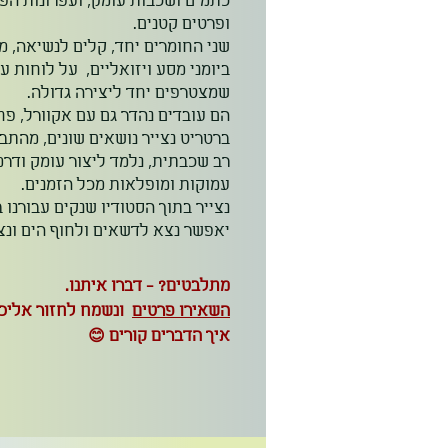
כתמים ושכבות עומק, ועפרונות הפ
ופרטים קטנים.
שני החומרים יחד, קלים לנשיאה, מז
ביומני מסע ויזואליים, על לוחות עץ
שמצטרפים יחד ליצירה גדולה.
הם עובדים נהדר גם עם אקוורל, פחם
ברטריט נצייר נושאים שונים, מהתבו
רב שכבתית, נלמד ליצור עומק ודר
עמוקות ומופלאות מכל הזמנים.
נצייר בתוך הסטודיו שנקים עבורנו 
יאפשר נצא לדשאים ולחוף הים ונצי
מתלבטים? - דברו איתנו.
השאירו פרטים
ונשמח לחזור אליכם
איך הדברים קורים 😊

--

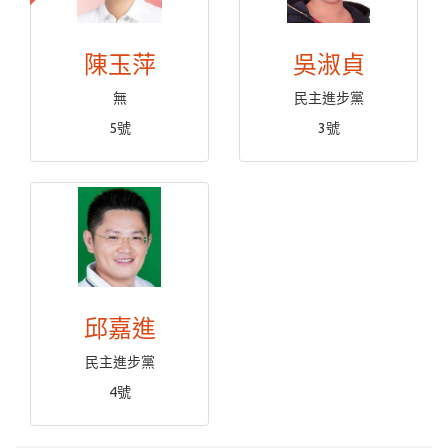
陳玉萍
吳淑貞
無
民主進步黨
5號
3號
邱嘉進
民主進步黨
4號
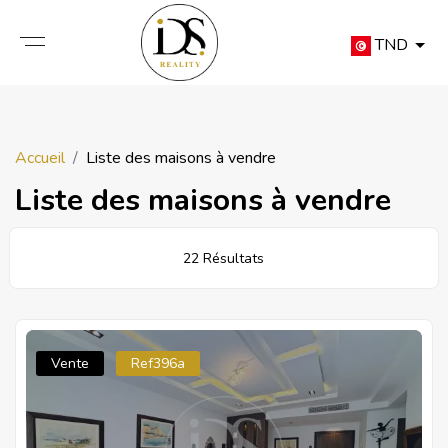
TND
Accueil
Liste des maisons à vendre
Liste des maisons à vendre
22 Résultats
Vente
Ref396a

__DIRECTIONS FOR THIS TASK__
Proceeding from the line containing "ופרטים קטנים." through the line containing "איך הדברים קורים 😊", transcribe the lines above exactly, both end lines included.

__TASK OUTPUT__
ופרטים קטנים.
שני החומרים יחד, קלים לנשיאה, מז
ביומני מסע ויזואליים, על לוחות עץ
שמצטרפים יחד ליצירה גדולה.
הם עובדים נהדר גם עם אקוורל, פחם
ברטריט נצייר נושאים שונים, מהתבו
רב שכבתית, נלמד ליצור עומק ודר
עמוקות ומופלאות מכל הזמנים.
נצייר בתוך הסטודיו שנקים עבורנו 
יאפשר נצא לדשאים ולחוף הים ונצי
מתלבטים? - דברו איתנו.
השאירו פרטים
ונשמח לחזור אליכם
איך הדברים קורים 😊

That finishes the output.